Optimizing Snowflake (2) — investigating expensive queries

Johan
3 min readSep 5, 2024

--

Photo by Yaroslav Muzychenko on Unsplash

After being able to identify the most expensive queries, the next step is to zoom in on individual cases. In the previous article, we navigated to the overview with the most expensive queries:

From this overview, we can look at the details. Hover over a query and you will see this popup:

Click the “View Query” button from the top entry of the Most Expensive Queries. You will then go to the query history screen.

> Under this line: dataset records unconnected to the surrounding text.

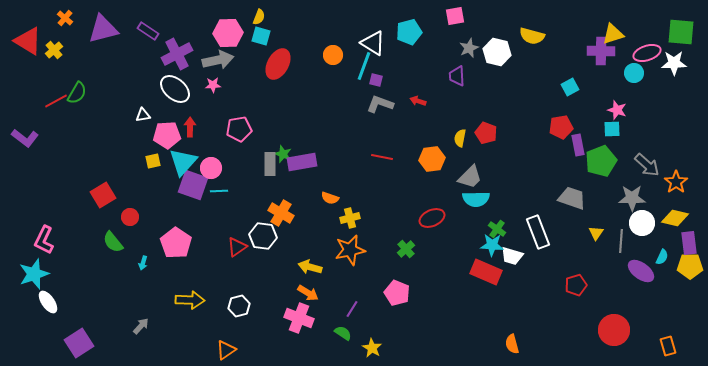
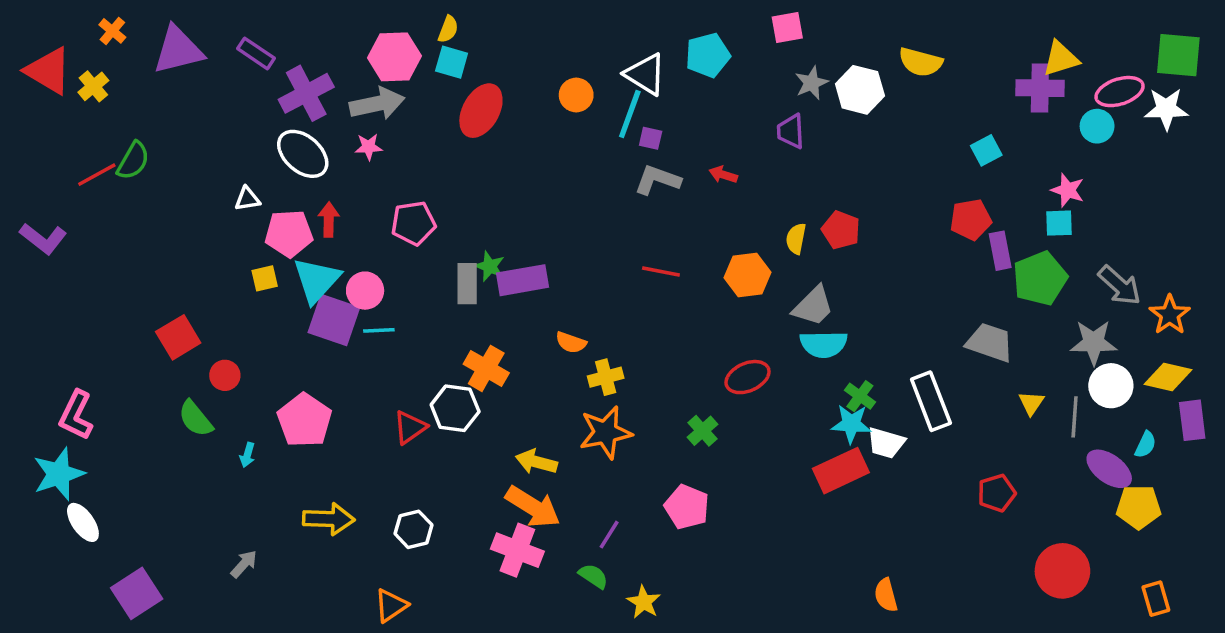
yellow pentagon: (690, 266) -> (1139, 507), moved
red rectangle: (486, 272) -> (841, 471), turned -48
orange arrow: (308, 293) -> (533, 507), size x1.5

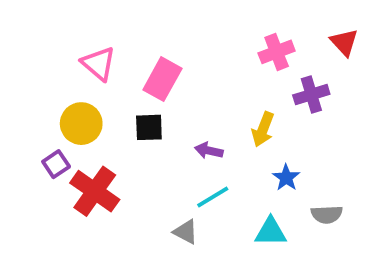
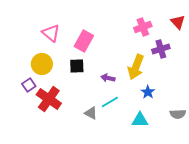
yellow arrow: (263, 129) -> (136, 67), size x1.4
gray semicircle: (327, 214) -> (178, 114), moved
gray triangle: (186, 232) -> (91, 113), moved

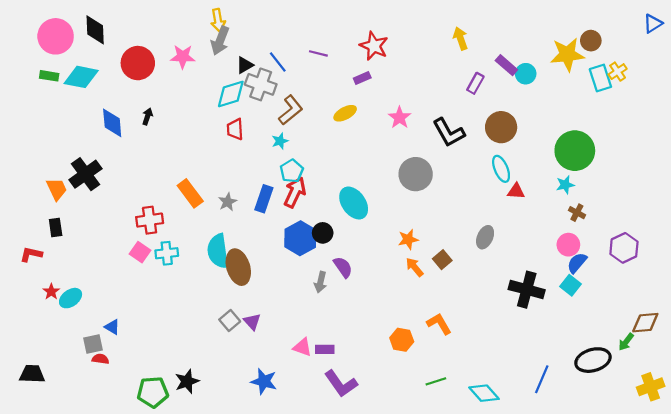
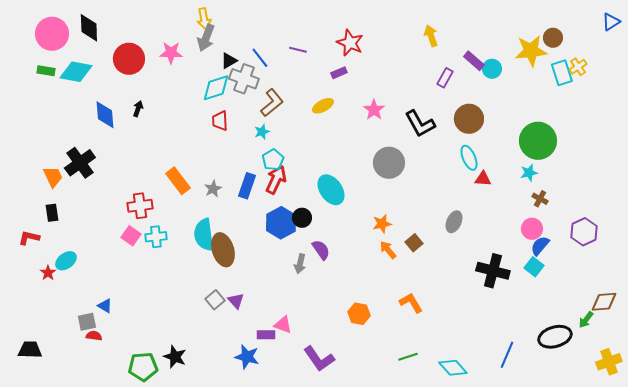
cyan ellipse: (71, 298) -> (66, 261), moved
orange hexagon: (402, 340) -> (359, 314), moved
purple rectangle: (325, 349) -> (266, 335), moved
black star: (187, 381) -> (175, 357), turned -30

Next, click the Query Profile:

This can look quite impressive, so let’s not look at that in too much detail. The interesting thing is at the right:

Let’s try to summarize some of the conclusions we can draw from these screens:

  • Tablescan (partitions scanned versus partitions total) as the most expensive node is always interesting, meaning that a lot of data has to be read from storage
  • Bytes spilled to local storage, when the query is to big for the warehouse capacity

For those 2 particular items, we have solutions like clustering or warehouse scaling, which will be adressed in future articles.

My pragmatic approach to optimizing Snowflake is:

  • start with the top entry of the list of most expensive query. Easy to find this one.
  • start with the most expensive operations within this query. Perhaps a bit more complex, as several bottlenecks might be identified, such as the ones above.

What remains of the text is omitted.